Density-dependent processes fluctuate over 50 years in an ecotone forest.
Joseph D BirchJames A LutzSuzanne W SimardRick PelletierGeorge H LaRoiJustine KarstPublished in: Oecologia (2019)
Spatial patterns can inform us of forest recruitment, mortality, and tree interactions through time and disturbance. Specifically, successional trajectories of self-thinning and heterospecific negative density dependence can be interpreted from the spatial arrangement of forest stems. We conducted a 50-year spatial analysis of a forest undergoing succession at the ecotone of the southwestern Canadian boreal forest. The forest progressed from early to late sere and experienced repeated severe droughts, forest tent caterpillar outbreaks (Malacosoma disstria), as well as the outbreak of bark beetles. Cumulatively, the forest lost 70% of stems due to natural succession and a combination of disturbance events. Here, we describe spatial patterns displaying signals of successional self-thinning, responses to disturbance, and changes in patterns of density dependence across 50 years.
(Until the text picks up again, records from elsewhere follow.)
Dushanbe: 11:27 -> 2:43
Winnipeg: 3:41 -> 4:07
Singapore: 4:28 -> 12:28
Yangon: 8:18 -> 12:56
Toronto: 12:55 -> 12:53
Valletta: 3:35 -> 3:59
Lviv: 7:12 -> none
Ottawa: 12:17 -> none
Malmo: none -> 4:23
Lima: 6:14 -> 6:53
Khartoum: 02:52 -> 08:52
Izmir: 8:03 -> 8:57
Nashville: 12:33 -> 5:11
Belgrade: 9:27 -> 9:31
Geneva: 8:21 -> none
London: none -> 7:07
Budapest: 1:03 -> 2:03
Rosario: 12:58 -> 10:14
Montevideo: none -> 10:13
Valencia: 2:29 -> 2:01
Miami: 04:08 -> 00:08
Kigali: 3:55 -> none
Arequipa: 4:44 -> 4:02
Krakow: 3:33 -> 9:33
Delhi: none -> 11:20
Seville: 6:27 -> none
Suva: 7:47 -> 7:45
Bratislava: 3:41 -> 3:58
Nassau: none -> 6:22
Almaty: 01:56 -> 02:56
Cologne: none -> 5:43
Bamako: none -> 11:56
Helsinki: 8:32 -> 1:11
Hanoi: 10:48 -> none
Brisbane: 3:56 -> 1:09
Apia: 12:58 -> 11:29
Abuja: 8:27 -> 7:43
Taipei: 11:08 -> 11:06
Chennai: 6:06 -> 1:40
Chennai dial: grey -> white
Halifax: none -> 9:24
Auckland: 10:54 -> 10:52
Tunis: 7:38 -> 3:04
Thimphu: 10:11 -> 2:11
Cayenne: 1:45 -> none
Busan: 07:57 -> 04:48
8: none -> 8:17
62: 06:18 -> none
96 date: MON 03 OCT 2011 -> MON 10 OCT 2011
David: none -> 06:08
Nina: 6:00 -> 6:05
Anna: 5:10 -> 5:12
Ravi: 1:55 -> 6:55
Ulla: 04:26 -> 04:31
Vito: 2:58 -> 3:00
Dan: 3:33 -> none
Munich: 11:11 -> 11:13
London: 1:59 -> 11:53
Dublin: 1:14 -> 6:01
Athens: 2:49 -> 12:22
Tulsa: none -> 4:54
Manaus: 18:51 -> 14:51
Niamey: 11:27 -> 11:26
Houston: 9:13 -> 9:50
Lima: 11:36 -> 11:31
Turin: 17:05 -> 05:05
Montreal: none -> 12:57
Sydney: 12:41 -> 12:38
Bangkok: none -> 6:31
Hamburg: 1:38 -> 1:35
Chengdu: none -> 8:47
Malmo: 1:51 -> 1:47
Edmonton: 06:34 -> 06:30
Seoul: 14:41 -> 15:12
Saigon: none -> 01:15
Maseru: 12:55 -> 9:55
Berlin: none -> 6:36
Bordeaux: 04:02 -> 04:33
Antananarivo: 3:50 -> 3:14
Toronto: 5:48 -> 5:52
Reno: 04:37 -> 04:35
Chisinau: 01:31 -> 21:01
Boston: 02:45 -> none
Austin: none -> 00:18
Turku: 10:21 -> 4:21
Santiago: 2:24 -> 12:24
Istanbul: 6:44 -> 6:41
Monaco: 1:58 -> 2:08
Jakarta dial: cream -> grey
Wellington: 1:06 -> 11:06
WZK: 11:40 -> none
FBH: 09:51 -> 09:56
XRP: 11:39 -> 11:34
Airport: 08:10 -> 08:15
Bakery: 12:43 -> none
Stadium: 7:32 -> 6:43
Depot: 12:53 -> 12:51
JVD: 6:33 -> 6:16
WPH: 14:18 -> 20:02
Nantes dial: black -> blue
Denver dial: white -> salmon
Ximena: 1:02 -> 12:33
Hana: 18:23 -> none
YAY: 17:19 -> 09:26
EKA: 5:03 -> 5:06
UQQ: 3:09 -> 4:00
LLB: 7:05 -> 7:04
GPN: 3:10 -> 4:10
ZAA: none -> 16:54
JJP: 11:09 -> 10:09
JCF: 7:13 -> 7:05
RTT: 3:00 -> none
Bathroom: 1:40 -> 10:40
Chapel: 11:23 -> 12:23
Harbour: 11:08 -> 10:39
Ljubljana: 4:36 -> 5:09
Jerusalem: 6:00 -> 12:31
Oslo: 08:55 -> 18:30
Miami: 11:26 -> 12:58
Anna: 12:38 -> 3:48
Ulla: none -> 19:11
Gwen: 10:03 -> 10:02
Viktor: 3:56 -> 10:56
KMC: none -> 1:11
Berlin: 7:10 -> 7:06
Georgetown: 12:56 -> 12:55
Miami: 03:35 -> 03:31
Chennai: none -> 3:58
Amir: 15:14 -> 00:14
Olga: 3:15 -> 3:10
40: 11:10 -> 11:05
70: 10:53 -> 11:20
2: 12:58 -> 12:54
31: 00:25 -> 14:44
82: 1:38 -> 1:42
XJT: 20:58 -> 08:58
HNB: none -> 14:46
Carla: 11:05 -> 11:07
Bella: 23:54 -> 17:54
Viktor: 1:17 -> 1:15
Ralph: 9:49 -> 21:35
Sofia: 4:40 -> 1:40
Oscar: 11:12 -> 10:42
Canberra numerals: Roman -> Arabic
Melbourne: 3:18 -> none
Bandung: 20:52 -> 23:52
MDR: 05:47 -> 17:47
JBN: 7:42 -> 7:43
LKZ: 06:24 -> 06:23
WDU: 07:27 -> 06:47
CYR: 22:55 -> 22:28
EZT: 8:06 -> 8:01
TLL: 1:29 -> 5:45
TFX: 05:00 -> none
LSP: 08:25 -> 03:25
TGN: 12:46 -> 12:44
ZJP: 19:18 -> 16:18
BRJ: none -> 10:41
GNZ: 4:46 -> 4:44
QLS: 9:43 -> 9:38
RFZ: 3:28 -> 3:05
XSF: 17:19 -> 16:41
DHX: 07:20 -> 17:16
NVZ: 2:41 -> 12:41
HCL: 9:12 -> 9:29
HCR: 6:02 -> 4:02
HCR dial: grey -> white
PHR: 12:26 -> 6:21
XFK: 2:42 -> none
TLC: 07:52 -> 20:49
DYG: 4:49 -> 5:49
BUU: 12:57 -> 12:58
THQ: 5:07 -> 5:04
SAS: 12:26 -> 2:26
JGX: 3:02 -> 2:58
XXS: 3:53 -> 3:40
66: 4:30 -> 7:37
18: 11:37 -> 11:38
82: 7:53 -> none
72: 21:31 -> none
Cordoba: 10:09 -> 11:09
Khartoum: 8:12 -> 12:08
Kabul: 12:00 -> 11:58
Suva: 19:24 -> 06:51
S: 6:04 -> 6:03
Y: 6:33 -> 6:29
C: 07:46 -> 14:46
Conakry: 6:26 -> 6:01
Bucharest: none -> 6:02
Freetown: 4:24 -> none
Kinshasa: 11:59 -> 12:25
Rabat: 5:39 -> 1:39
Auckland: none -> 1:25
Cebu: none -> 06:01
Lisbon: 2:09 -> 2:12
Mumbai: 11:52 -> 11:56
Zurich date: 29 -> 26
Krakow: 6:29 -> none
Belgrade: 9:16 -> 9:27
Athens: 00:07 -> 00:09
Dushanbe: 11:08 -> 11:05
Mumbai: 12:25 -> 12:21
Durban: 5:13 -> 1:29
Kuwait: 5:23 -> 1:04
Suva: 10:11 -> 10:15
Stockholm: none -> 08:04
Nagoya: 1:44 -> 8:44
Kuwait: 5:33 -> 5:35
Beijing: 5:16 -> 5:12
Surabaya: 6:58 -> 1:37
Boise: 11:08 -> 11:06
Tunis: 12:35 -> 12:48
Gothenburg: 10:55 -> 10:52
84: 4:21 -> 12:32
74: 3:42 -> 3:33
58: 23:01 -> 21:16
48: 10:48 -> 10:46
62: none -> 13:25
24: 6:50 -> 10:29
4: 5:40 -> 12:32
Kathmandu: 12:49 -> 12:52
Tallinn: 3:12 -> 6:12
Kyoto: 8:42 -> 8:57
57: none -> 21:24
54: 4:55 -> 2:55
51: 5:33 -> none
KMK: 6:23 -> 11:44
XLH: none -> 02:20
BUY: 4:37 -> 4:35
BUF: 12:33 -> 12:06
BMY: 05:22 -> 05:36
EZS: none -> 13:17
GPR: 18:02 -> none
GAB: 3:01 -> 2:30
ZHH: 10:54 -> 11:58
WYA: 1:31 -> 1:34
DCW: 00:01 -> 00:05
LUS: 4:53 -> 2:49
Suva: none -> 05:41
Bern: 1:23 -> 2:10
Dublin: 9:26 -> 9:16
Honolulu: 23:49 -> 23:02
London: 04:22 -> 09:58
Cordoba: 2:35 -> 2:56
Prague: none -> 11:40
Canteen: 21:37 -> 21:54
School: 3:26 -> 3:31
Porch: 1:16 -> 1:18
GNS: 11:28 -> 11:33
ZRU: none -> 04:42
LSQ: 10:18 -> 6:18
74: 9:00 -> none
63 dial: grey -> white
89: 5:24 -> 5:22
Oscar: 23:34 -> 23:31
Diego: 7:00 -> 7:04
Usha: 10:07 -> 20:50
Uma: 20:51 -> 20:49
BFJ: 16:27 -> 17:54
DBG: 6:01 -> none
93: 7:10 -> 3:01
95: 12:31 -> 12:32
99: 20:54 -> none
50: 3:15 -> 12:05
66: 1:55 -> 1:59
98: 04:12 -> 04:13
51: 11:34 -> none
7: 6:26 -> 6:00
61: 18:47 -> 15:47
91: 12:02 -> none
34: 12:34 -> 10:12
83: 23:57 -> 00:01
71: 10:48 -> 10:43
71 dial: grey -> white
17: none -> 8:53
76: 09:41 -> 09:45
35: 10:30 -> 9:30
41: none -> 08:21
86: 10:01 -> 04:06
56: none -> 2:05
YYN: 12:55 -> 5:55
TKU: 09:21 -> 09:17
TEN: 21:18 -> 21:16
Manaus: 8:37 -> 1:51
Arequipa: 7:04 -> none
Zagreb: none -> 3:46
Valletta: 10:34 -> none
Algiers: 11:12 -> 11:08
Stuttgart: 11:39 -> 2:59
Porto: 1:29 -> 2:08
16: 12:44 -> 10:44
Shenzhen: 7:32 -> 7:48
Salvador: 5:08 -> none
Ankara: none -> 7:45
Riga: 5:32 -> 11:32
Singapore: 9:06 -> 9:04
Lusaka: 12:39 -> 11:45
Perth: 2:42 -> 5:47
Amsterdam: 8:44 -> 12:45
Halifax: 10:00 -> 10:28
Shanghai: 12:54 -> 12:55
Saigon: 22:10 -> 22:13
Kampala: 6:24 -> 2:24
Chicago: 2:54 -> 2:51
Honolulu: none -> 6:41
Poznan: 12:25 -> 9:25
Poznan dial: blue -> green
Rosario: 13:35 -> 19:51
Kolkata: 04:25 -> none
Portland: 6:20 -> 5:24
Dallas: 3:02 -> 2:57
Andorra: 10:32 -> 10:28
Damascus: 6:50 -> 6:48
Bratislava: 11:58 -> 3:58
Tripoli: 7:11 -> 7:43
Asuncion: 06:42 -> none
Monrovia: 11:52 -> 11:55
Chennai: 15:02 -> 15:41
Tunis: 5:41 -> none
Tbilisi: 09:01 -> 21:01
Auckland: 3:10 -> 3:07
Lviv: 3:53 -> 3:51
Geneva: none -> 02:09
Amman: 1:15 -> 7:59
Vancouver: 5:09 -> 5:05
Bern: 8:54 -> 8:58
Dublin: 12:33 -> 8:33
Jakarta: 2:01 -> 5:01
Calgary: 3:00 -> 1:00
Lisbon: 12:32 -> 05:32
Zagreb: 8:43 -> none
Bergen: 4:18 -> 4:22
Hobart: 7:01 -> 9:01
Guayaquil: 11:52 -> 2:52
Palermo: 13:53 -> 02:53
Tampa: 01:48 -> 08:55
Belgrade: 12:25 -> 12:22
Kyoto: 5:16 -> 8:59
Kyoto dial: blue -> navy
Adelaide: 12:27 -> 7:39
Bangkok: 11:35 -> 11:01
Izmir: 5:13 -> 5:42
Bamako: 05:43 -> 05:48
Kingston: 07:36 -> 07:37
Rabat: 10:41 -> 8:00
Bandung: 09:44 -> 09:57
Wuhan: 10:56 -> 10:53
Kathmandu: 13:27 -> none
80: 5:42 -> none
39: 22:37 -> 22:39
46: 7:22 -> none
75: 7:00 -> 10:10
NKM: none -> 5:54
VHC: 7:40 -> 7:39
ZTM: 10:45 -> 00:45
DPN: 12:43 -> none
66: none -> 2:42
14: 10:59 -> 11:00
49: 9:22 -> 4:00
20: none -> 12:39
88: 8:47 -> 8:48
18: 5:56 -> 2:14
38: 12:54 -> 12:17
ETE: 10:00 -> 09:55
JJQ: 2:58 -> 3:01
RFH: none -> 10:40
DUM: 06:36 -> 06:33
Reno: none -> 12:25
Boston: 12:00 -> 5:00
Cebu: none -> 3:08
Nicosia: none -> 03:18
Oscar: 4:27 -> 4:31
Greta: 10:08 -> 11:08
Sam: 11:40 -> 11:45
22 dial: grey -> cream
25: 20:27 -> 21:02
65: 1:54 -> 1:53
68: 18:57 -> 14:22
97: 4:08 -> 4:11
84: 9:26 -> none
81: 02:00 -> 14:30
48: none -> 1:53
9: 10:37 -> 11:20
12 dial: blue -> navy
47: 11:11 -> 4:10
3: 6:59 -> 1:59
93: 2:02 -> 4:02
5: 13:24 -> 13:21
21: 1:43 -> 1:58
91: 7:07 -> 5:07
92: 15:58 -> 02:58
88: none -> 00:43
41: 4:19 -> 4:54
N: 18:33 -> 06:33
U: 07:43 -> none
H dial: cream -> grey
Forest succession and disturbance events resulted in fluctuating patterns of density-dependent mortality and recruitment that persisted into late seral stages. The combined effects of conspecific and heterospecific density-dependent effects on mortality and recruitment resulted in near-spatial equilibrium over the study period. However, the strength and direction of these demographic and spatial processes varied in response with time and disturbance severity. The outbreak of forest tent caterpillar, pronounced drought, and bark beetles combined to reduce stand aggregation and promote a spatial equilibrium. Density-dependent processes of competition and facilitation changed in strength and direction with succession of the plot and in combination with disturbance. Together these results reinforce the importance of successional stage and disturbance to spatial patterns.